The University of Victoria is benefiting greatly from the new federal budget. On March 19th, the federal government announced they were granting $9.1 million to the university for the building of a new National Centre for Indigenous Law and Reconciliation. Last September, the school launched the world’s first combined degree program in Indigenous legal orders and Canadian common law (the JD/JID program), and now that program will have additional space to work from.
UVic President Jamie Cassels said the centre will “will play a vital role in helping to grow a more just and inclusive Canada—socially, economically and legally.”
“This learning and research centre, and UVic’s Indigenous law degree program, are part of UVic’s commitment to the Truth and Reconciliation Report and Calls to Action to establish Indigenous law institutes for the development, use and understanding of Indigenous laws,” he said.
According to the UVic press release, the design of the building will be based primarily on Coast Salish values and cultural symbols, to honor the territory on which the university lies—that of the Songhees, Esquimalt, and WSÁNEĆ Nations - but it will be a place where people from all over the world can gather and talk. The school will include public lecture theatres, faculty and staff offices, an elders’ room as well as spaces for gathering, ceremony, and sharing of knowledge.
The money will be divvied out over three years beginning with the 2019/2020 budget season.
Val Napoleon, Director of the Indigenous Law Research Unit (IRLU) at UVic and the JD/JID program, is looking forward to all the work that will take place there, though she says it’s still in the early planning stages.

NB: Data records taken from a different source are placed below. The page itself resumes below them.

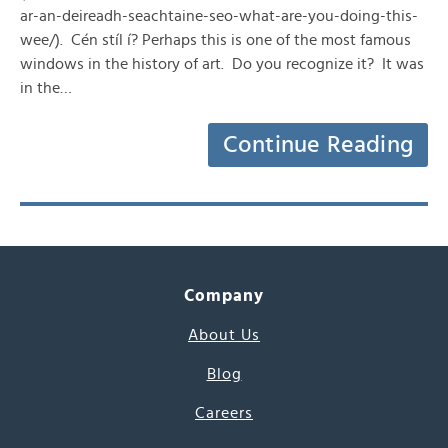
ar-an-deireadh-seachtaine-seo-what-are-you-doing-this-
wee/). Cén stíl í? Perhaps this is one of the most famous
windows in the history of art. Do you recognize it? It was
in the…
Continue Reading
Company
About Us
Blog
Careers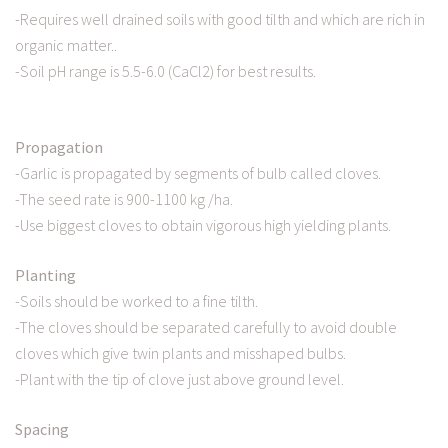
-Requires well drained soils with good tilth and which are rich in
organic matter..
-Soil pH range is 5.5-6.0 (CaCl2) for best results.
Propagation
-Garlic is propagated by segments of bulb called cloves.
-The seed rate is 900-1100 kg /ha.
-Use biggest cloves to obtain vigorous high yielding plants.
Planting
-Soils should be worked to a fine tilth.
-The cloves should be separated carefully to avoid double
cloves which give twin plants and misshaped bulbs.
-Plant with the tip of clove just above ground level.
Spacing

“Indigenous law is the most exciting work on the planet, and we get to do it. People are hungry for it… Indigenous communities are hungry for it. And we can’t keep up to the demand. It takes as much hard work, and time and vigor as any other law,” said Napoleon.
Napoleon said the University, and its Indigenous law faculty are already receiving requests from around the world for advice on working with and studying this unique system of law. They have worked with countries like Australia and Norway already. The new centre will give them the ability to carry out this work on a larger scale.

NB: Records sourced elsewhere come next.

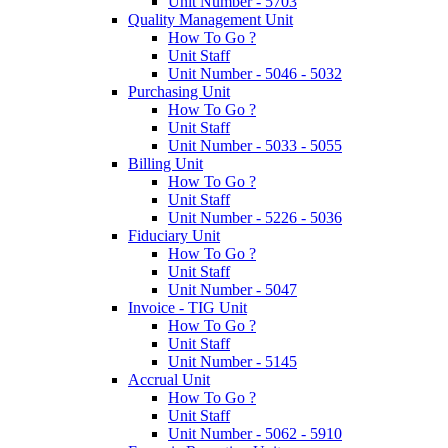
Unit Number - 5703
Quality Management Unit
How To Go ?
Unit Staff
Unit Number - 5046 - 5032
Purchasing Unit
How To Go ?
Unit Staff
Unit Number - 5033 - 5055
Billing Unit
How To Go ?
Unit Staff
Unit Number - 5226 - 5036
Fiduciary Unit
How To Go ?
Unit Staff
Unit Number - 5047
Invoice - TIG Unit
How To Go ?
Unit Staff
Unit Number - 5145
Accrual Unit
How To Go ?
Unit Staff
Unit Number - 5062 - 5910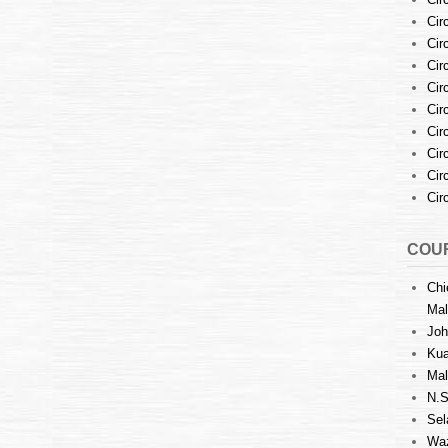
Cir
Cir
Cir
Cir
Cir
Cir
Cir
Cir
Cir
COUR
Chi
Mal
Joh
Kua
Mal
N.S
Sel
Waz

On the question of how different these two systems of law really are (Indigenous law compared to common law, or colonial law as it is sometimes called), Napoleon explained, “Societies are different. So Indigenous law, for the most part, was non-state.”
“The authorities, institutions, and processes through which law operates are horizontal, in that there’s no centralized hierarchical institution,” she added. “The functions of law are the same, in terms of enabling people to solve problems, manage their overall collective lives, and family lives…The work of law is the same. But the way it’s organized is different.”
Napoleon said students who complete the JD/JID program can choose to practice one or the other, or they may use both streams of law in their future work. She added that the regular law program is three years, whereas the JD/JID program adds an additional year on. And that over the course of the four years, 100 students will roll through—another good reason to expand the building they’ll be in.
This new centre may act as a place to address some very dire issues facing Canada today. Napoleon noted that in areas where Indigenous law has been pushed out, but where Canadian common law still fails, violence happens. Giving Indigenous people a space to gather, define and redefine their laws will help the cause.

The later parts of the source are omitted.